### Dataset ###
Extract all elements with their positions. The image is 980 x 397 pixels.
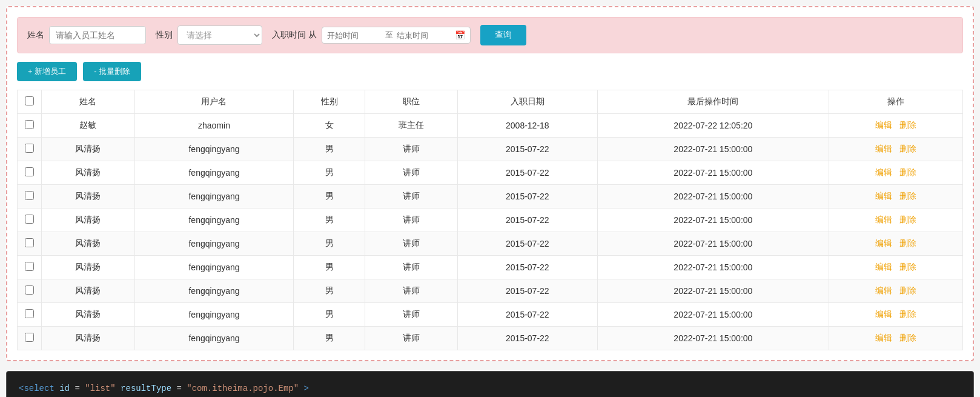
edit-link-0[interactable]: 编辑	[875, 120, 892, 130]
row-checkbox-7[interactable]	[25, 285, 34, 295]
name-label: 姓名	[27, 30, 44, 41]
row-checkbox-0[interactable]	[25, 120, 34, 129]
table-row: 风清扬 fengqingyang 男 讲师 2015-07-22 2022-07…	[18, 279, 963, 303]
cell-name: 风清扬	[42, 232, 135, 256]
row-checkbox-cell	[18, 161, 42, 185]
name-input[interactable]	[49, 26, 146, 44]
cell-entry-date: 2015-07-22	[458, 303, 598, 327]
delete-link-7[interactable]: 删除	[899, 285, 916, 295]
col-header-last-op: 最后操作时间	[597, 90, 829, 114]
cell-name: 风清扬	[42, 303, 135, 327]
edit-link-1[interactable]: 编辑	[875, 144, 892, 153]
cell-last-op: 2022-07-21 15:00:00	[597, 232, 829, 256]
edit-link-2[interactable]: 编辑	[875, 167, 892, 177]
cell-actions: 编辑 删除	[829, 256, 963, 279]
main-panel: 姓名 性别 请选择 男 女 入职时间 从 至 📅 查询 + 新增员工 - 批量删…	[6, 6, 974, 361]
cell-actions: 编辑 删除	[829, 232, 963, 256]
table-row: 风清扬 fengqingyang 男 讲师 2015-07-22 2022-07…	[18, 138, 963, 161]
row-checkbox-cell	[18, 303, 42, 327]
cell-entry-date: 2015-07-22	[458, 161, 598, 185]
cell-gender: 女	[294, 114, 365, 138]
delete-link-5[interactable]: 删除	[899, 238, 916, 248]
cell-name: 风清扬	[42, 161, 135, 185]
row-checkbox-cell	[18, 209, 42, 232]
cell-username: fengqingyang	[134, 185, 294, 209]
select-tag-gt: >	[304, 384, 309, 393]
table-row: 风清扬 fengqingyang 男 讲师 2015-07-22 2022-07…	[18, 303, 963, 327]
sql-line-1: <select id = "list" resultType = "com.it…	[19, 381, 961, 396]
date-end-input[interactable]	[397, 31, 451, 40]
date-start-input[interactable]	[327, 31, 382, 40]
cell-actions: 编辑 删除	[829, 209, 963, 232]
add-employee-button[interactable]: + 新增员工	[17, 62, 77, 81]
cell-position: 讲师	[365, 209, 458, 232]
row-checkbox-6[interactable]	[25, 262, 34, 271]
col-header-actions: 操作	[829, 90, 963, 114]
table-row: 风清扬 fengqingyang 男 讲师 2015-07-22 2022-07…	[18, 256, 963, 279]
cell-gender: 男	[294, 161, 365, 185]
row-checkbox-4[interactable]	[25, 215, 34, 224]
row-checkbox-cell	[18, 327, 42, 350]
cell-last-op: 2022-07-21 15:00:00	[597, 303, 829, 327]
delete-link-3[interactable]: 删除	[899, 191, 916, 201]
batch-delete-button[interactable]: - 批量删除	[83, 62, 141, 81]
cell-name: 风清扬	[42, 209, 135, 232]
cell-actions: 编辑 删除	[829, 185, 963, 209]
table-row: 风清扬 fengqingyang 男 讲师 2015-07-22 2022-07…	[18, 185, 963, 209]
cell-actions: 编辑 删除	[829, 114, 963, 138]
cell-last-op: 2022-07-21 15:00:00	[597, 209, 829, 232]
delete-link-8[interactable]: 删除	[899, 309, 916, 319]
edit-link-4[interactable]: 编辑	[875, 215, 892, 224]
edit-link-5[interactable]: 编辑	[875, 238, 892, 248]
employee-table: 姓名 用户名 性别 职位 入职日期 最后操作时间 操作 赵敏 zhaomin 女…	[17, 90, 963, 350]
edit-link-8[interactable]: 编辑	[875, 309, 892, 319]
row-checkbox-2[interactable]	[25, 167, 34, 176]
col-header-name: 姓名	[42, 90, 135, 114]
sql-eq2: =	[177, 384, 182, 393]
row-checkbox-9[interactable]	[25, 333, 34, 342]
cell-last-op: 2022-07-22 12:05:20	[597, 114, 829, 138]
cell-gender: 男	[294, 138, 365, 161]
cell-gender: 男	[294, 185, 365, 209]
edit-link-9[interactable]: 编辑	[875, 333, 892, 342]
edit-link-7[interactable]: 编辑	[875, 285, 892, 295]
cell-last-op: 2022-07-21 15:00:00	[597, 279, 829, 303]
delete-link-4[interactable]: 删除	[899, 215, 916, 224]
delete-link-9[interactable]: 删除	[899, 333, 916, 342]
cell-position: 讲师	[365, 161, 458, 185]
row-checkbox-cell	[18, 185, 42, 209]
cell-last-op: 2022-07-21 15:00:00	[597, 138, 829, 161]
cell-actions: 编辑 删除	[829, 138, 963, 161]
col-header-username: 用户名	[134, 90, 294, 114]
cell-username: fengqingyang	[134, 327, 294, 350]
table-row: 风清扬 fengqingyang 男 讲师 2015-07-22 2022-07…	[18, 161, 963, 185]
row-checkbox-cell	[18, 138, 42, 161]
table-row: 风清扬 fengqingyang 男 讲师 2015-07-22 2022-07…	[18, 232, 963, 256]
cell-entry-date: 2015-07-22	[458, 327, 598, 350]
row-checkbox-5[interactable]	[25, 238, 34, 247]
cell-name: 风清扬	[42, 138, 135, 161]
cell-entry-date: 2015-07-22	[458, 185, 598, 209]
cell-name: 风清扬	[42, 185, 135, 209]
delete-link-2[interactable]: 删除	[899, 167, 916, 177]
delete-link-6[interactable]: 删除	[899, 262, 916, 272]
select-all-checkbox[interactable]	[25, 96, 34, 105]
gender-select[interactable]: 请选择 男 女	[177, 25, 262, 45]
edit-link-6[interactable]: 编辑	[875, 262, 892, 272]
col-header-entry-date: 入职日期	[458, 90, 598, 114]
header-checkbox-cell	[18, 90, 42, 114]
delete-link-0[interactable]: 删除	[899, 120, 916, 130]
row-checkbox-1[interactable]	[25, 144, 34, 153]
cell-username: fengqingyang	[134, 209, 294, 232]
row-checkbox-8[interactable]	[25, 309, 34, 318]
cell-actions: 编辑 删除	[829, 303, 963, 327]
sql-val-result: "com.itheima.pojo.Emp"	[187, 384, 299, 393]
calendar-icon: 📅	[455, 30, 465, 40]
row-checkbox-3[interactable]	[25, 191, 34, 200]
delete-link-1[interactable]: 删除	[899, 144, 916, 153]
query-button[interactable]: 查询	[480, 25, 526, 45]
search-bar: 姓名 性别 请选择 男 女 入职时间 从 至 📅 查询	[17, 17, 963, 53]
cell-name: 风清扬	[42, 256, 135, 279]
cell-username: zhaomin	[134, 114, 294, 138]
edit-link-3[interactable]: 编辑	[875, 191, 892, 201]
###
What this task involves. Please give the records above again exactly as they stand, with no pictures.

Reply to the exercise.
Extract all elements with their positions. The image is 980 x 397 pixels.
edit-link-0[interactable]: 编辑	[875, 120, 892, 130]
row-checkbox-7[interactable]	[25, 285, 34, 295]
name-label: 姓名	[27, 30, 44, 41]
row-checkbox-0[interactable]	[25, 120, 34, 129]
table-row: 风清扬 fengqingyang 男 讲师 2015-07-22 2022-07…	[18, 279, 963, 303]
cell-name: 风清扬	[42, 232, 135, 256]
row-checkbox-cell	[18, 161, 42, 185]
name-input[interactable]	[49, 26, 146, 44]
cell-entry-date: 2015-07-22	[458, 303, 598, 327]
delete-link-7[interactable]: 删除	[899, 285, 916, 295]
col-header-last-op: 最后操作时间	[597, 90, 829, 114]
cell-name: 风清扬	[42, 303, 135, 327]
edit-link-1[interactable]: 编辑	[875, 144, 892, 153]
cell-last-op: 2022-07-21 15:00:00	[597, 232, 829, 256]
edit-link-2[interactable]: 编辑	[875, 167, 892, 177]
cell-actions: 编辑 删除	[829, 256, 963, 279]
main-panel: 姓名 性别 请选择 男 女 入职时间 从 至 📅 查询 + 新增员工 - 批量删…	[6, 6, 974, 361]
cell-actions: 编辑 删除	[829, 232, 963, 256]
table-row: 风清扬 fengqingyang 男 讲师 2015-07-22 2022-07…	[18, 138, 963, 161]
row-checkbox-cell	[18, 303, 42, 327]
cell-entry-date: 2015-07-22	[458, 161, 598, 185]
cell-gender: 女	[294, 114, 365, 138]
delete-link-5[interactable]: 删除	[899, 238, 916, 248]
cell-name: 风清扬	[42, 161, 135, 185]
row-checkbox-cell	[18, 209, 42, 232]
cell-username: fengqingyang	[134, 185, 294, 209]
select-tag-gt: >	[304, 384, 309, 393]
table-row: 风清扬 fengqingyang 男 讲师 2015-07-22 2022-07…	[18, 303, 963, 327]
sql-line-1: <select id = "list" resultType = "com.it…	[19, 381, 961, 396]
date-end-input[interactable]	[397, 31, 451, 40]
date-start-input[interactable]	[327, 31, 382, 40]
cell-actions: 编辑 删除	[829, 209, 963, 232]
add-employee-button[interactable]: + 新增员工	[17, 62, 77, 81]
cell-position: 讲师	[365, 209, 458, 232]
row-checkbox-6[interactable]	[25, 262, 34, 271]
col-header-actions: 操作	[829, 90, 963, 114]
table-row: 风清扬 fengqingyang 男 讲师 2015-07-22 2022-07…	[18, 256, 963, 279]
cell-gender: 男	[294, 161, 365, 185]
row-checkbox-4[interactable]	[25, 215, 34, 224]
row-checkbox-cell	[18, 327, 42, 350]
cell-last-op: 2022-07-21 15:00:00	[597, 303, 829, 327]
delete-link-3[interactable]: 删除	[899, 191, 916, 201]
batch-delete-button[interactable]: - 批量删除	[83, 62, 141, 81]
cell-name: 风清扬	[42, 209, 135, 232]
cell-actions: 编辑 删除	[829, 185, 963, 209]
table-row: 风清扬 fengqingyang 男 讲师 2015-07-22 2022-07…	[18, 185, 963, 209]
cell-actions: 编辑 删除	[829, 114, 963, 138]
cell-last-op: 2022-07-21 15:00:00	[597, 209, 829, 232]
delete-link-8[interactable]: 删除	[899, 309, 916, 319]
edit-link-4[interactable]: 编辑	[875, 215, 892, 224]
edit-link-5[interactable]: 编辑	[875, 238, 892, 248]
employee-table: 姓名 用户名 性别 职位 入职日期 最后操作时间 操作 赵敏 zhaomin 女…	[17, 90, 963, 350]
edit-link-8[interactable]: 编辑	[875, 309, 892, 319]
row-checkbox-2[interactable]	[25, 167, 34, 176]
col-header-name: 姓名	[42, 90, 135, 114]
sql-eq2: =	[177, 384, 182, 393]
row-checkbox-9[interactable]	[25, 333, 34, 342]
cell-last-op: 2022-07-22 12:05:20	[597, 114, 829, 138]
cell-gender: 男	[294, 138, 365, 161]
cell-gender: 男	[294, 185, 365, 209]
edit-link-9[interactable]: 编辑	[875, 333, 892, 342]
edit-link-7[interactable]: 编辑	[875, 285, 892, 295]
cell-last-op: 2022-07-21 15:00:00	[597, 279, 829, 303]
delete-link-4[interactable]: 删除	[899, 215, 916, 224]
delete-link-9[interactable]: 删除	[899, 333, 916, 342]
cell-position: 讲师	[365, 161, 458, 185]
row-checkbox-cell	[18, 185, 42, 209]
cell-last-op: 2022-07-21 15:00:00	[597, 138, 829, 161]
cell-actions: 编辑 删除	[829, 138, 963, 161]
col-header-username: 用户名	[134, 90, 294, 114]
cell-username: fengqingyang	[134, 327, 294, 350]
table-row: 风清扬 fengqingyang 男 讲师 2015-07-22 2022-07…	[18, 161, 963, 185]
row-checkbox-cell	[18, 138, 42, 161]
table-row: 风清扬 fengqingyang 男 讲师 2015-07-22 2022-07…	[18, 232, 963, 256]
cell-entry-date: 2015-07-22	[458, 327, 598, 350]
row-checkbox-5[interactable]	[25, 238, 34, 247]
cell-name: 风清扬	[42, 138, 135, 161]
cell-entry-date: 2015-07-22	[458, 185, 598, 209]
cell-name: 风清扬	[42, 185, 135, 209]
delete-link-2[interactable]: 删除	[899, 167, 916, 177]
delete-link-6[interactable]: 删除	[899, 262, 916, 272]
select-all-checkbox[interactable]	[25, 96, 34, 105]
gender-select[interactable]: 请选择 男 女	[177, 25, 262, 45]
edit-link-6[interactable]: 编辑	[875, 262, 892, 272]
col-header-entry-date: 入职日期	[458, 90, 598, 114]
header-checkbox-cell	[18, 90, 42, 114]
delete-link-0[interactable]: 删除	[899, 120, 916, 130]
row-checkbox-1[interactable]	[25, 144, 34, 153]
cell-username: fengqingyang	[134, 209, 294, 232]
row-checkbox-8[interactable]	[25, 309, 34, 318]
cell-actions: 编辑 删除	[829, 303, 963, 327]
sql-val-result: "com.itheima.pojo.Emp"	[187, 384, 299, 393]
calendar-icon: 📅	[455, 30, 465, 40]
row-checkbox-3[interactable]	[25, 191, 34, 200]
delete-link-1[interactable]: 删除	[899, 144, 916, 153]
query-button[interactable]: 查询	[480, 25, 526, 45]
search-bar: 姓名 性别 请选择 男 女 入职时间 从 至 📅 查询	[17, 17, 963, 53]
cell-name: 风清扬	[42, 256, 135, 279]
cell-username: zhaomin	[134, 114, 294, 138]
edit-link-3[interactable]: 编辑	[875, 191, 892, 201]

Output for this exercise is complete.